:: About this task ::
Look through the records below for the line holding "Data Analytics (702, 998)". Write it out exactly, with each following line through the line holding "Alptraum, Albtraum (512, 1231)".

:: Data provided ::
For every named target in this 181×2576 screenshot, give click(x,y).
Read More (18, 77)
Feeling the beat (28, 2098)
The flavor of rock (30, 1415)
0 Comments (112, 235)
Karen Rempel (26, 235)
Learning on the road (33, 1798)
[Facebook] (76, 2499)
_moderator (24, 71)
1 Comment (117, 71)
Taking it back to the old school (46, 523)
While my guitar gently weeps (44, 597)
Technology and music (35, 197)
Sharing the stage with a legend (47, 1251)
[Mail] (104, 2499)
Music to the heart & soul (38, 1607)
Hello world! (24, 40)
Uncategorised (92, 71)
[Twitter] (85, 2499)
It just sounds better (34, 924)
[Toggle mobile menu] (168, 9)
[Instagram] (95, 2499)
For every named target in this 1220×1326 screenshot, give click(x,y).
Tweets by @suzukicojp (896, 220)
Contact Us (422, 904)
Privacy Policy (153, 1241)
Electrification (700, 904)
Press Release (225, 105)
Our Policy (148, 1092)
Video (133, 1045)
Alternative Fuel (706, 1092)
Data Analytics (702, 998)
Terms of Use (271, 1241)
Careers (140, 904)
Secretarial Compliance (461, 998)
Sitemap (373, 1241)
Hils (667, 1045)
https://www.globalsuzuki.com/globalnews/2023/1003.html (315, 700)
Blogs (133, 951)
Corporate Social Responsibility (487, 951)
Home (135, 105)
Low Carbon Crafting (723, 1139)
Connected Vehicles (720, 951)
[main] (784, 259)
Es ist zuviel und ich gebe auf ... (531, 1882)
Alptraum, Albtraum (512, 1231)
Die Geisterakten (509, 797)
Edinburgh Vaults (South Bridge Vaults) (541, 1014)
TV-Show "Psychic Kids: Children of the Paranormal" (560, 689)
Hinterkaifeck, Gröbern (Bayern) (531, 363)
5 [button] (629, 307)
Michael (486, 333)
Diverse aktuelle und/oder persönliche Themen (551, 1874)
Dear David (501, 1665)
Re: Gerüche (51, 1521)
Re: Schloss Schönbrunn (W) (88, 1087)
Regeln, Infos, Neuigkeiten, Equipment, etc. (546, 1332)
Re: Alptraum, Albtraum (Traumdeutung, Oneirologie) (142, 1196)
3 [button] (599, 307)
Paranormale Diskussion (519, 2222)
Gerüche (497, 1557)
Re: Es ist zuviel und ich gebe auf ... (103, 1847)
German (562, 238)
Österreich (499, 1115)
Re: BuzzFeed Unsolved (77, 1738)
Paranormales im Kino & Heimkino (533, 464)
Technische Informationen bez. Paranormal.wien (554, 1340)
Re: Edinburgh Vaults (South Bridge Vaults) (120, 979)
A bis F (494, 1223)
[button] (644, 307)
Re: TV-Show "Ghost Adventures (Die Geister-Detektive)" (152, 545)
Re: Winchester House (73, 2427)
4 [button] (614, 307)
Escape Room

:: Response area ::
Data Analytics (702, 998)
Terms of Use (271, 1241)
Careers (140, 904)
Secretarial Compliance (461, 998)
Sitemap (373, 1241)
Hils (667, 1045)
https://www.globalsuzuki.com/globalnews/2023/1003.html (315, 700)
Blogs (133, 951)
Corporate Social Responsibility (487, 951)
Home (135, 105)
Low Carbon Crafting (723, 1139)
Connected Vehicles (720, 951)
[main] (784, 259)
Es ist zuviel und ich gebe auf ... (531, 1882)
Alptraum, Albtraum (512, 1231)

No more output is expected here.